Important: Use this feature with caution! This feature is designed to workaround weird or buggy REST API implemntations and should not be used blindly if other solutions may be applied (e.g. responseFilter. When ignoring errors, you might miss some actual errors which require your attention.

Examples

Retry Configuration

Assume that you have an API which implements throttling in the following way: when the number of requests is exceeded, it returns an empty response with the status code 202 and a timestamp when a new requests can be made in the X-RetryAfter HTTP header. Then create the following API configuration to make Generic Extractor handle the situation:

"api": {
    "baseUrl": "http://example.com/",
    "retryConfig": {
        "http": {
            "retryHeader": "X-RetryAfter",
            "codes": [500, 502, 503, 504, 408, 420, 429, 202]
        },
        "maxRetries": 3
    }
}

Notice that it is necessary to add the response code 202 to the existing default codes. I.e., setting "codes": [202] is likely very wrong.

See example [EX037].

Default Headers

Assume that you have an API which returns a JSON response only if the client sends an Accept: application/json header. Additionally, if the client sends an Accept-Encoding: gzip header, the HTTP transmission will be compressed (and thus faster). The following configuration sends both headers with every API request:

"api": {
    "baseUrl": "http://example.com/",
    "http": {
        "headers": {
            "Accept": "application/json",
            "Accept-Encoding": "gzip"
        }
    }
}

See example [EX038].

Default Parameters

Assume that you have an API requiring all requests to contain a filter for the account to which they belong. This is done by passing the account=XXX parameter.

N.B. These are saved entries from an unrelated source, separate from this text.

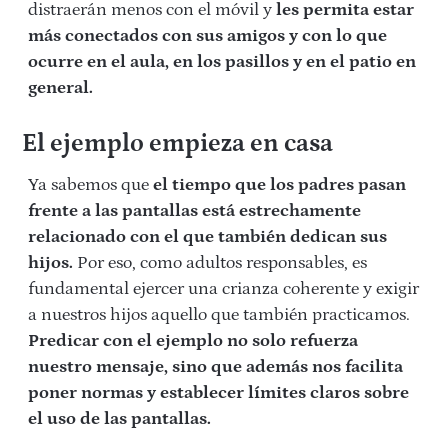
distraerán menos con el móvil y
les permita estar
más conectados con sus amigos y con lo que
ocurre en el aula, en los pasillos y en el patio en
general.
El ejemplo empieza en casa
Ya sabemos que
el tiempo que los padres pasan
frente a las pantallas está estrechamente
relacionado con el que también dedican sus
hijos.
Por eso, como adultos responsables, es
fundamental ejercer una crianza coherente y exigir
a nuestros hijos
aquello que también practicamos.
Predicar con el ejemplo no solo refuerza
nuestro mensaje, sino que además nos facilita
poner normas y establecer límites claros sobre
el uso de las pantallas.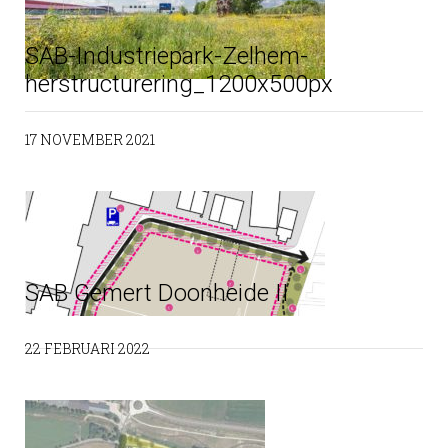
SAB-Industriepark-Zelhem-
herstructurering_1200x500px
17 NOVEMBER 2021
SAB Gemert Doonheide II
22 FEBRUARI 2022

The following configuration sends the parameter with every API request:

"api": {
    "baseUrl": "http://example.com/",
    "http": {
        "defaultOptions": {
            "params": {
                "account": 123
            }
        }
    }
}

For this use case, the query authentication may also be used.

See example [EX039].

Required Headers

Assume that an API requires the header X-AppKey to be sent with each API request. The following API configuration can be used:

"api": {
    "baseUrl": "http://example.com",
    "http": {
        "requiredHeaders": ["X-AppKey"]
    }
},

Then the actual header value must be added to the config section.

"http": {
    "headers": {
        "X-AppKey": "ThisIsSecret"
    }
}

For this use case, the authentication may also be used. See example [EX040].